Heart rate and fat burning – what you need to know about monitoring your heart rate to burn calories
Love to lose weight and get fitter? Here’s what you need to know about heart rate training.
As lockdown measures across the UK continue to lift, much of the nation is eager to continue their newly adopted workout routines.
The last few months in lockdown have revealed the importance of exercise and its impact on our physical and mental health.
According to NHS England, approximately one million people in the UK downloaded a fitness app, reflecting the nations desire to set aggressive fitness targets that they can reach over a certain period.
When setting a target, it is useful to understand the workings of the body when we exercise. Chris Gillettat Watch Shop reveals what you need to knows about monitoring your heart rate to burn calories, and explains the basics of the body’s five heart rate zones.
What is heart rate training?
PTs and health practitioners often refer to heart rate training that focuses on five heart rate zones. Each zone uses your MHR (maximal heart rate) and your beats per minute (BPM) as a guide.
Working in such a way ensures that a person practices a workout that is prescriptive to them as they are working with their individual heart rate data.

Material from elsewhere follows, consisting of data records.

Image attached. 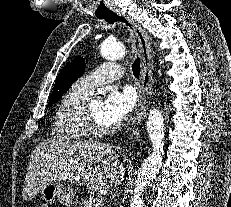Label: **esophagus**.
<instances>
[{
  "label": "esophagus",
  "mask_w": 231,
  "mask_h": 207,
  "mask_svg": "<svg viewBox=\"0 0 231 207\" xmlns=\"http://www.w3.org/2000/svg\"><path fill=\"white\" fill-rule=\"evenodd\" d=\"M116 14L126 19L133 27L135 35L139 42L141 64V85L139 87V102L135 108L134 116L131 119L130 137L136 133L140 122L143 119L144 108L146 104V95L150 90L153 82V56L151 53V44L146 31L132 17L121 10H117Z\"/></svg>",
  "instance_id": "1"
}]
</instances>
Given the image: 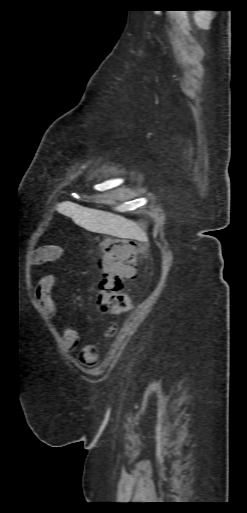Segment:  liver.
Here are the masks:
<instances>
[{"mask_svg": "<svg viewBox=\"0 0 247 513\" xmlns=\"http://www.w3.org/2000/svg\"><path fill=\"white\" fill-rule=\"evenodd\" d=\"M57 211L90 232L137 240L147 238L138 224L117 214L85 208L70 201L58 204Z\"/></svg>", "mask_w": 247, "mask_h": 513, "instance_id": "liver-1", "label": "liver"}]
</instances>
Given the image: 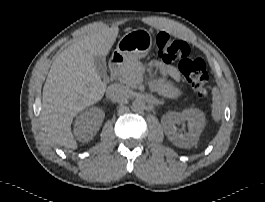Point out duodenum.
I'll list each match as a JSON object with an SVG mask.
<instances>
[{"mask_svg":"<svg viewBox=\"0 0 265 202\" xmlns=\"http://www.w3.org/2000/svg\"><path fill=\"white\" fill-rule=\"evenodd\" d=\"M124 61V56L119 53V52H115L112 57H111V60L109 62V72L112 76H116L118 71H119V68H120V65L123 63Z\"/></svg>","mask_w":265,"mask_h":202,"instance_id":"1","label":"duodenum"}]
</instances>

Many people prefer to use this training method as they no longer lay focus on distance or speed but instead maintaining a certain level of effort for a specific amount of time.
What is your MHR?
Everyone’s heart rate is different. To determine your individual heart rate zone, you must calculate your resting heart rate and your maximum heart rate.

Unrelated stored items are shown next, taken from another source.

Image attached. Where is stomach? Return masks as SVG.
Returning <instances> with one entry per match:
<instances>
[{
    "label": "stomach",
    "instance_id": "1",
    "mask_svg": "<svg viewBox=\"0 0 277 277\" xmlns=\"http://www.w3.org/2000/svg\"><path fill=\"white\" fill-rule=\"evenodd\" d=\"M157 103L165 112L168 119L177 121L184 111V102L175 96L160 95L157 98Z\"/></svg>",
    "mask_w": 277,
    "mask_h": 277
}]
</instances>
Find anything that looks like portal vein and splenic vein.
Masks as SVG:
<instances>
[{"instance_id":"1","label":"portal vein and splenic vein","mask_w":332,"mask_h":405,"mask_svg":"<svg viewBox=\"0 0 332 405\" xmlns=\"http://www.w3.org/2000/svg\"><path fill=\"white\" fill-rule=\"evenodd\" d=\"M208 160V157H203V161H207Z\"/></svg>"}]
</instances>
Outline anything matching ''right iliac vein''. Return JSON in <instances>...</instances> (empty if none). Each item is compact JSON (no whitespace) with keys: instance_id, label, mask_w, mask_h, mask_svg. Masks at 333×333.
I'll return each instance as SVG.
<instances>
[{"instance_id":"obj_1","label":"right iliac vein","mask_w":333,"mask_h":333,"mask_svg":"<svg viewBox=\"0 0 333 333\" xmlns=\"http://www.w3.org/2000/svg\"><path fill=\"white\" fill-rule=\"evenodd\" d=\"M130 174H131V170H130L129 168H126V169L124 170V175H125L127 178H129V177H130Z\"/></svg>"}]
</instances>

Your resting heart rate is best obtained when you have woken up in the morning. And your maximum heart rate is taken when it has reached its highest intensity whilst conducting high levels of physical activity.

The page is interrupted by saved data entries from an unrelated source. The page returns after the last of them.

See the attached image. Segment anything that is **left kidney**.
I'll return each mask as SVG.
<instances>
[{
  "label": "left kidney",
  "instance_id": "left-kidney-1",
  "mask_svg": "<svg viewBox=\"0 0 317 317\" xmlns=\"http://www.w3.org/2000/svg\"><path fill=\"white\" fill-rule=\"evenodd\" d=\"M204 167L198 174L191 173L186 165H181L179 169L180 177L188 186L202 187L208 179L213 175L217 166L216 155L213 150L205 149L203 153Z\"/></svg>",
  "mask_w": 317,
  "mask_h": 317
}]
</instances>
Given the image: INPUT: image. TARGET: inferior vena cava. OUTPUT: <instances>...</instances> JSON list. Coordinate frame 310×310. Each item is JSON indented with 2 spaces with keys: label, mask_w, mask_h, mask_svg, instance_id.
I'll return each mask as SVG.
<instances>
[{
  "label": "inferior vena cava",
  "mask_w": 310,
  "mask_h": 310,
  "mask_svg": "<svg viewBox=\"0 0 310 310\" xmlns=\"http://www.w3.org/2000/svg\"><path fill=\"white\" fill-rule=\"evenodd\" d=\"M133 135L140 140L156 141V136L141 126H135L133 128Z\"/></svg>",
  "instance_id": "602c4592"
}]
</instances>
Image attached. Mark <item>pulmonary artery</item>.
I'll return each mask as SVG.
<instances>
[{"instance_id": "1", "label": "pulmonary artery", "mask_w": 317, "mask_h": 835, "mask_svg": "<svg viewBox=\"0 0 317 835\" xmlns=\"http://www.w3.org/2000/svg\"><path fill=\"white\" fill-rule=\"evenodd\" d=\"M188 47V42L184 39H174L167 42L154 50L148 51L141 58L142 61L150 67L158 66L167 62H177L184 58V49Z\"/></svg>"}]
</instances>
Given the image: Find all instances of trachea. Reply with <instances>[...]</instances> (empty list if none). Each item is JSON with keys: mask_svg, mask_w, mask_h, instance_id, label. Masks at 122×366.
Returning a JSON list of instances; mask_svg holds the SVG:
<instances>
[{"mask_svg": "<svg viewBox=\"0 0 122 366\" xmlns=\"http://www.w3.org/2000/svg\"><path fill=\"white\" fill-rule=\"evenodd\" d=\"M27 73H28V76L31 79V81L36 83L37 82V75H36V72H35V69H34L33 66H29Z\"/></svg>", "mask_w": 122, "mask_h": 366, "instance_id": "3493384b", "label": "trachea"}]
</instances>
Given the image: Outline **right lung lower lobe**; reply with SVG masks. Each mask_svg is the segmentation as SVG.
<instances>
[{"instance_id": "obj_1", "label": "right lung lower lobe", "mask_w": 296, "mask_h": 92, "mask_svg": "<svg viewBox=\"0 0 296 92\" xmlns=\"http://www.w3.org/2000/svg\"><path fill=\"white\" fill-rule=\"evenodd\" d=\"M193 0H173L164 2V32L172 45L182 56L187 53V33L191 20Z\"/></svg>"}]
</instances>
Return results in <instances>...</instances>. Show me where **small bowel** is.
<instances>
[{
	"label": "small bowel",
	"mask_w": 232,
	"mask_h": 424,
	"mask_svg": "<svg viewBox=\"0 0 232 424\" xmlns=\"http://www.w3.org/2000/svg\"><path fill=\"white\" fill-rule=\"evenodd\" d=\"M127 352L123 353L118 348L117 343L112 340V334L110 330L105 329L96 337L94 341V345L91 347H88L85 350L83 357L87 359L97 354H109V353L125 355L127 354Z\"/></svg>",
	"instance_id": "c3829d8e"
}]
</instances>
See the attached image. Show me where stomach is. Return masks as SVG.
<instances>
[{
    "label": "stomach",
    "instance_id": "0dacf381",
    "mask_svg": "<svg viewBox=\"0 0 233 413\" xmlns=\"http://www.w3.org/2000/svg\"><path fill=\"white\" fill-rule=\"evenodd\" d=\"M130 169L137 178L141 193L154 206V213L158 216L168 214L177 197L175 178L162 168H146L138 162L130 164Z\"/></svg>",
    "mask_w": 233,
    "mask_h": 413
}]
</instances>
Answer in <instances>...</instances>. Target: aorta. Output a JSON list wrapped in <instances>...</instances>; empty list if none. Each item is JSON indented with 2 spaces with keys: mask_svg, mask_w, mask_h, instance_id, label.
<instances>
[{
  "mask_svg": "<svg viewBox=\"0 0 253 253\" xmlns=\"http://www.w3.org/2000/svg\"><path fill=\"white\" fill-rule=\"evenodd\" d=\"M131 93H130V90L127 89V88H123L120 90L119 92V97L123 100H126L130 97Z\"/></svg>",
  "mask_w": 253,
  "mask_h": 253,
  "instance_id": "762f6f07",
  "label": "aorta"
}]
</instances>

Your resting heart rate and your maximum heart rate serve as markers to which the five zones fall in between.
The five heart rate zones
Here are the five heats rate zones:
- Zone 1 (50% of MHR) – Gentle exercise that requires minimal physical activity. Training at this intensity serves to build endurance and aids in recovery.
- Zone 2 (60-70% of MHR) – A light form of exercise. People can usually sustain training at zone 2 for long periods of time which in turn, burns fat and boosts endurance.
- Zone 3 (70-80% MHR) – A tolerable level of exercise that sees the heart rate mildly increase. It is wise to remember that at this level of exercise, lactic acid begins to build. This can lead to achy muscles post work out.
- Zone 4 (80-90% MHR) – A hard level of working. Participants are often out of breath and the heart is at a high BPM.
- Zone 5 (90-100% MHR) – The highest level of intensity that is impossible to maintain for long periods. It is unnecessary to reach this level of intensity when exercising.
Heart rate training is great if you feel that you may have over trained during lockdown as it does not focus on distance or speed. Heart rate training actually prevents you from pushing your body to far as it protects the skeletal and overdoing the muscles.
What your heart rate has to do with burning fat and weight loss
Ultimately, it is the number of calories you burn that increases weight loss. If you are working out within Zones 1 or 2, then your body is burning fat. And if you are working out at zone 3 or higher, you are burning carbohydrates.
Fat takes longer to burn than carbohydrates so, when working at a higher intensity, your body demands quicker access to fuel so turns to carbs. If you are working out at a higher intensity than level 3 you are burning more calories and in turn, you’ll increase the likelihood of weight loss.
In order to effectively train the MHR way, you must work with the correct fitness products. Smartwatches are great at providing an accurate reading of your BPM and give easy access to data. But as always, when undergoing any new workout regime, it is always best to consult your doctor first.